> **Exercise inputs**
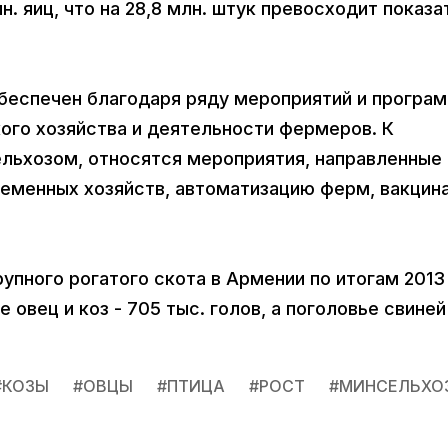
н. яиц, что на 28,8 млн. штук превосходит показа
беспечен благодаря ряду мероприятий и програм
го хозяйства и деятельности фермеров. К
ьхозом, относятся мероприятия, направленные 
леменных хозяйств, автоматизацию ферм, вакцин
упного рогатого скота в Армении по итогам 2013
 овец и коз - 705 тыс. голов, а поголовье свиней
#
КОЗЫ
#
ОВЦЫ
#
ПТИЦА
#
РОСТ
#
МИНСЕЛЬХО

> **What the exercise asks**
Repeat the records above verbatim, with no pictures in the result.

> **Written response**
н. яиц, что на 28,8 млн. штук превосходит показа
беспечен благодаря ряду мероприятий и програм
го хозяйства и деятельности фермеров. К
ьхозом, относятся мероприятия, направленные 
леменных хозяйств, автоматизацию ферм, вакцин
упного рогатого скота в Армении по итогам 2013
 овец и коз - 705 тыс. голов, а поголовье свиней
#
КОЗЫ
#
ОВЦЫ
#
ПТИЦА
#
РОСТ
#
МИНСЕЛЬХО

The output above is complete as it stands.